§ WORK INSTRUCTIONS: Nothing but a number is expected: the count of lines in the data below that include "Store".

BEGIN ENTRIES SUPPLIED

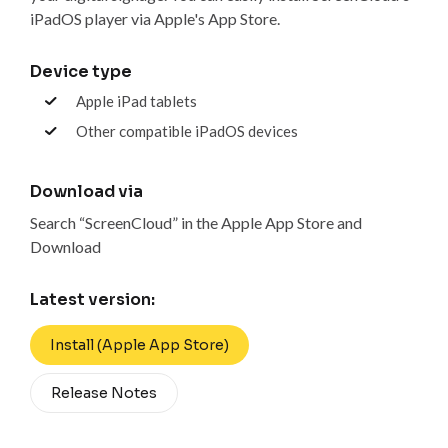
iPadOS player via Apple's App Store.
Device type
Apple iPad tablets
Other compatible iPadOS devices
Download via
Search “ScreenCloud” in the Apple App Store and
Download
Latest version:
Install (Apple App Store)
Release Notes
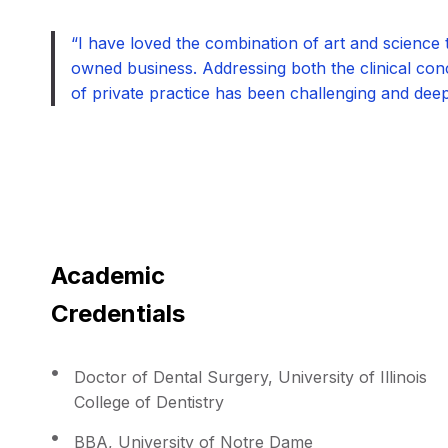
“I have loved the combination of art and science t
owned business. Addressing both the clinical conc
of private practice has been challenging and deepl
Academic
Credentials
Doctor of Dental Surgery, University of Illinois
College of Dentistry
BBA, University of Notre Dame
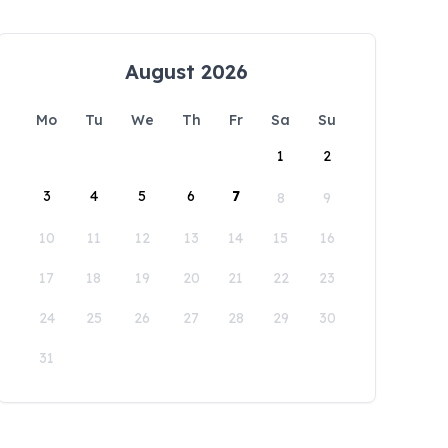
August 2026
Mo
Tu
We
Th
Fr
Sa
Su
1
2
3
4
5
6
7
8
9
10
11
12
13
14
15
16
17
18
19
20
21
22
23
24
25
26
27
28
29
30
31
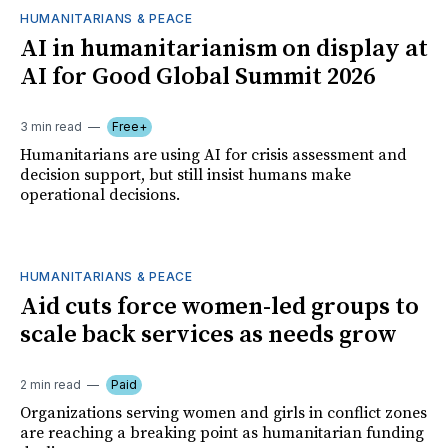
HUMANITARIANS & PEACE
AI in humanitarianism on display at
AI for Good Global Summit 2026
3 min read
Free+
Humanitarians are using AI for crisis assessment and
decision support, but still insist humans make
operational decisions.
HUMANITARIANS & PEACE
Aid cuts force women-led groups to
scale back services as needs grow
2 min read
Paid
Organizations serving women and girls in conflict zones
are reaching a breaking point as humanitarian funding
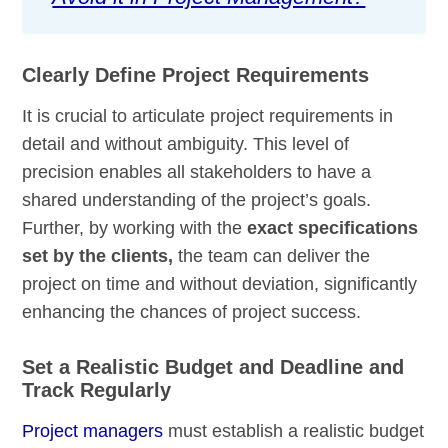
Clearly Define Project Requirements
It is crucial to articulate project requirements in
detail and without ambiguity. This level of
precision enables all stakeholders to have a
shared understanding of the project’s goals.
Further, by working with the
exact specifications
set by the clients,
the team can deliver the
project on time and without deviation, significantly
enhancing the chances of project success.
Set a Realistic Budget and Deadline and
Track Regularly
Project managers
must establish a realistic budget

END ENTRIES SUPPLIED

§ EXERCISE SOLUTION: 3